Ingeborg Bachmann hätte es wissen müssen: Von „Mohn, sehr viel Mohn“ ist auf einer Karte die Rede, die ihr der Dichter Paul Celan zum 23. Geburtstag schickt. Die Schriftstellerin schreibt verliebt zurück, doch war die Karte wohl eher ein Abschiedsgruß. Mohnblüten halten nur wenige Tage. Sie sind ein Symbol für Vergänglichkeit, manchmal auch für Tod. In England gedenkt man mit roten Mohnblüten der Soldaten, die im Ersten Weltkrieg gefallenen sind.
Ältestes Naturdenkmal
Über tausende von Jahren gehörten Felder mit blühendem Klatschmohn (Papaver rhoeas) zu unserem Landschaftsbild.

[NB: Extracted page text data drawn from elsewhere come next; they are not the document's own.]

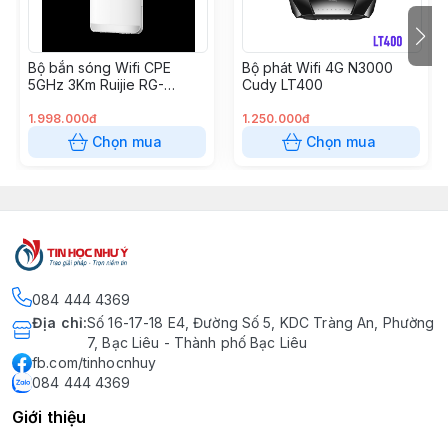
Bộ bắn sóng Wifi CPE
Bộ phát Wifi 4G N3000
5GHz 3Km Ruijie RG-
Cudy LT400
EST330F-P
1.998.000đ
1.250.000đ
Chọn mua
Chọn mua
084 444 4369
Địa chỉ
:
Số 16-17-18 E4, Đường Số 5, KDC Tràng An, Phường
7, Bạc Liêu - Thành phố Bạc Liêu
fb.com/tinhocnhuy
084 444 4369
Giới thiệu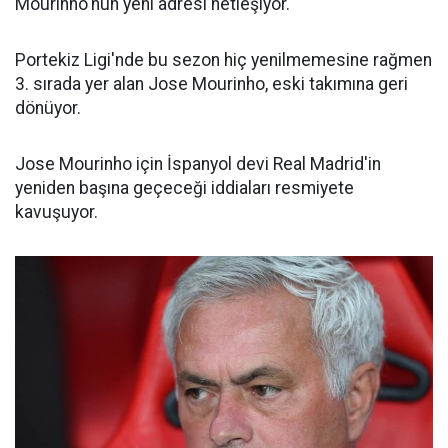
Mourinho'nun yeni adresi netleşiyor.
Portekiz Ligi'nde bu sezon hiç yenilmemesine rağmen
3. sırada yer alan Jose Mourinho, eski takımına geri
dönüyor.
Jose Mourinho için İspanyol devi Real Madrid'in
yeniden başına geçeceği iddiaları resmiyete
kavuşuyor.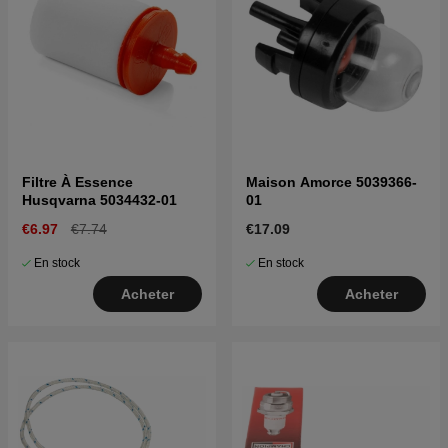
Filtre À Essence
Maison Amorce 5039366-
Husqvarna 5034432-01
01
€6.97
€7.74
€17.09
En stock
En stock
Acheter
Acheter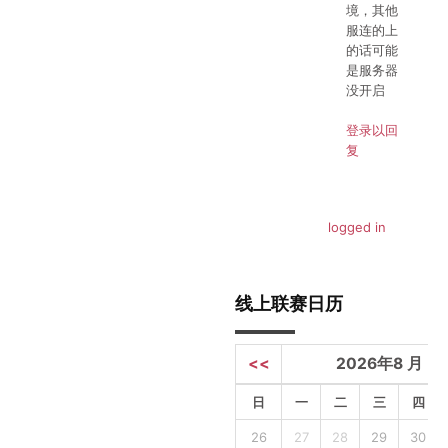
境，其他
服连的上
的话可能
是服务器
没开启
登录以回
复
You must be
logged in
to
post a comment.
线上联赛日历
<<
2026年8 月
日
一
二
三
四
26
27
28
29
30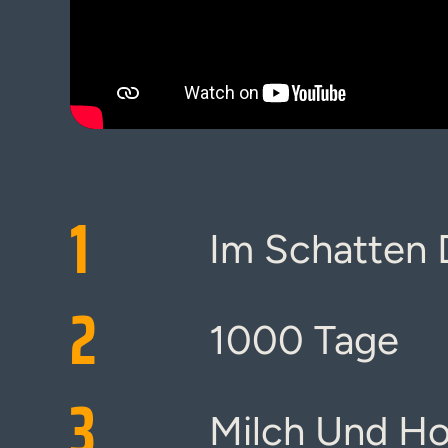
1
Im Schatten 
2
1000 Tage
3
Milch Und Ho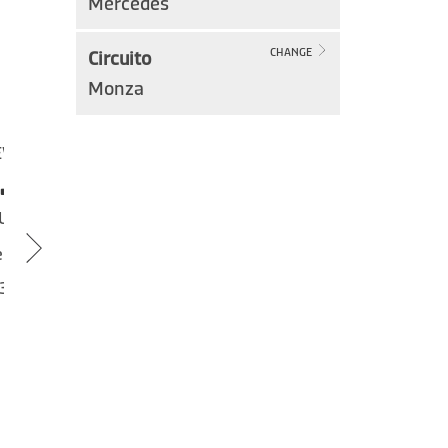
Mercedes
Circuito
CHANGE
Monza
EVES
VIERNES
.10
30.10
UBRE
OCTUBRE
 desde
de desde
39 €
4.385 €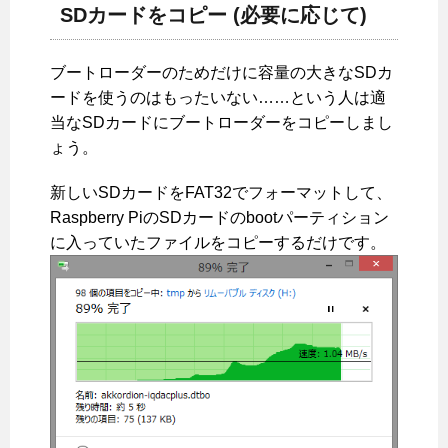
SDカードをコピー (必要に応じて)
ブートローダーのためだけに容量の大きなSDカ
ードを使うのはもったいない……という人は適
当なSDカードにブートローダーをコピーしまし
ょう。
新しいSDカードをFAT32でフォーマットして、
Raspberry PiのSDカードのbootパーティション
に入っていたファイルをコピーするだけです。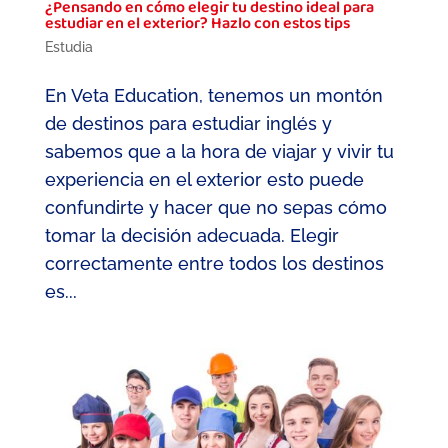
¿Pensando en cómo elegir tu destino ideal para
estudiar en el exterior? Hazlo con estos tips
Estudia
En Veta Education, tenemos un montón
de destinos para estudiar inglés y
sabemos que a la hora de viajar y vivir tu
experiencia en el exterior esto puede
confundirte y hacer que no sepas cómo
tomar la decisión adecuada. Elegir
correctamente entre todos los destinos
es...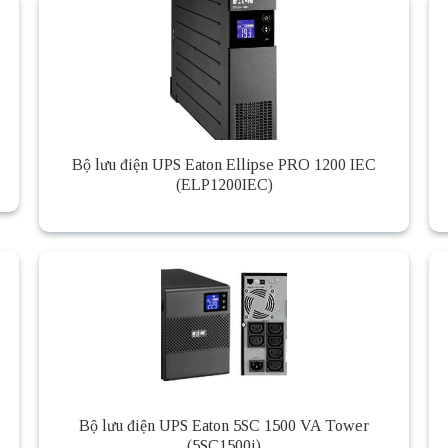
Bộ lưu điện UPS Eaton Ellipse PRO 1200 IEC
(ELP1200IEC)
Bộ lưu điện UPS Eaton 5SC 1500 VA Tower
(5SC1500i)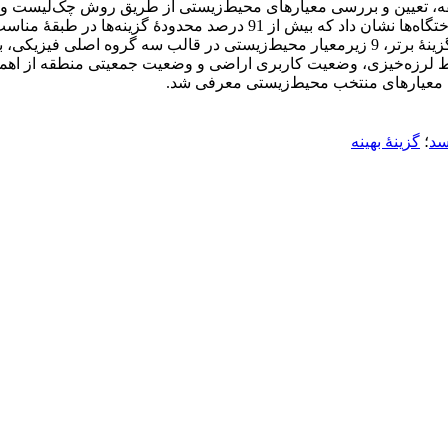
قه، تعیین و بررسی معیارهای محیط‌زیستی از طریق روش چک‌لیست و ن
چندمعیاره و در نهایت انتخاب گزینۀ بهینه. ارزیابی توان اکولوژیکی ساختگاه
سد در همۀ ساختگاه‌ها امکان‌پذیر تشخیص داده شد. به منظور تعیین گزینۀ برتر، 9 زیرمعیار م
د
؛
گزینۀ بهینه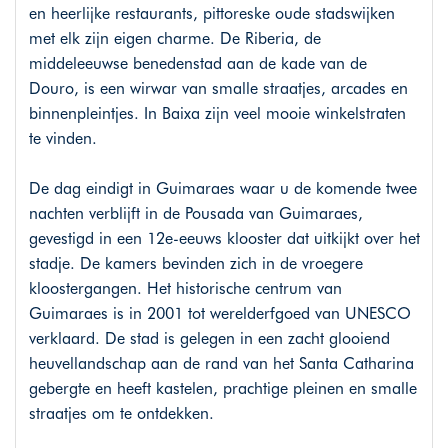
en heerlijke restaurants, pittoreske oude stadswijken
met elk zijn eigen charme. De Riberia, de
middeleeuwse benedenstad aan de kade van de
Douro, is een wirwar van smalle straatjes, arcades en
binnenpleintjes. In Baixa zijn veel mooie winkelstraten
te vinden.
De dag eindigt in Guimaraes waar u de komende twee
nachten verblijft in de Pousada van Guimaraes,
gevestigd in een 12e-eeuws klooster dat uitkijkt over het
stadje. De kamers bevinden zich in de vroegere
kloostergangen. Het historische centrum van
Guimaraes is in 2001 tot werelderfgoed van UNESCO
verklaard. De stad is gelegen in een zacht glooiend
heuvellandschap aan de rand van het Santa Catharina
gebergte en heeft kastelen, prachtige pleinen en smalle
straatjes om te ontdekken.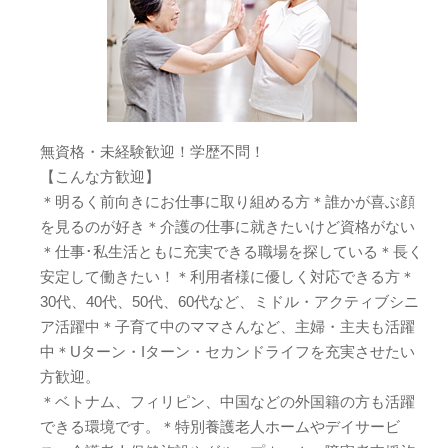
無資格・未経験歓迎！学歴不問！
【こんな方歓迎】
＊明るく前向きにお仕事に取り組める方＊誰かが喜ぶ顔
を見るのが好き＊介護の仕事に就きたいけど資格がない
＊仕事･私生活ともに充実できる職場を探している＊長く
安定して働きたい！＊利用者様に優しく対応できる方＊
30代、40代、50代、60代など、ミドル・アクティブシニ
ア活躍中＊子育て中のママさんなど、主婦・主夫も活躍
中＊Uターン・Iターン・セカンドライフを充実させたい
方歓迎。
＊ベトナム、フィリピン、中国などの外国籍の方も活躍
できる環境です。＊特別養護老人ホームやデイサービ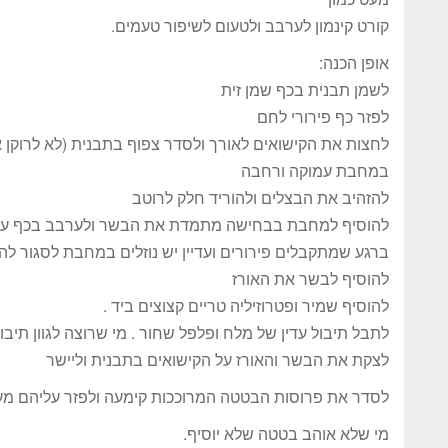
קורט קינמון לערבב ולטעום לשיפור טעמים.
אופן הכנה:
לשמן תבנית בכף שמן זית
לפזר כף פירורי לחם
לחצות את הקישואים לאורך ולסדר צפוף בתבנית (לא לרוקן 
במחבת עמוקה ורחבה
להזהיב את הבצלים ולהוריד חלק לרוטב
להוסיף למחבת בבחישה מתמדת את הבשר ולערבב בכף עץ 
ברגע שמתקבלים פירורים ועדיין יש נוזלים במחבת לסגור לה
להוסיף לבשר את האורז
להוסיף שמיר ופטרוזיליה טריים קצוצים ביד .
לתבל תיבול עדין של מלח ופלפל שחור . מי שרוצה לגוון תיבול
לצקת את הבשר והאורז על הקישואים בתבנית וליישר
לסדר את פרוסות הבטטה המרוככות קימעה ולפזר עליהם מ
מי שלא אוהב בטטה שלא יוסיף.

Die Pflanze kam mit den Ackerbauern der Jungsteinzeit aus dem vorderen Orient zu uns. Das war vor 5000 bis 7000 Jahren. Sie befand sich als blinder Passagier im Saatgut. Der Regensburger Botaniker Peter Poschlod nennt den Klatschmohn deshalb „eines der ältesten Kulturdenkmäler der sesshaften Menschheit“.
Fliehkraft-Prinzip
Um sich weiträumig zu vermehren produziert der Klatschmohn pro Kapsel 2000 bis 5000 sehr kleine Samen. Die Löcher für ihren Austritt befinden sich direkt unter einem etwas überstehenden Dach. Der Wind weht darunter, hinein in die Löcher und trägt die Samen viele Meter weit hinaus. Botaniker nennen das Prinzip „Fliehkraft-Windstreuer“. In der heutigen Landwirtschaft nützt das Prinzip dem Mohn wenig. Auf mehr als 90 Prozent der Ackerflächen wächst er nicht mehr. So sind unsere Sommer um eine Farbe ärmer geworden.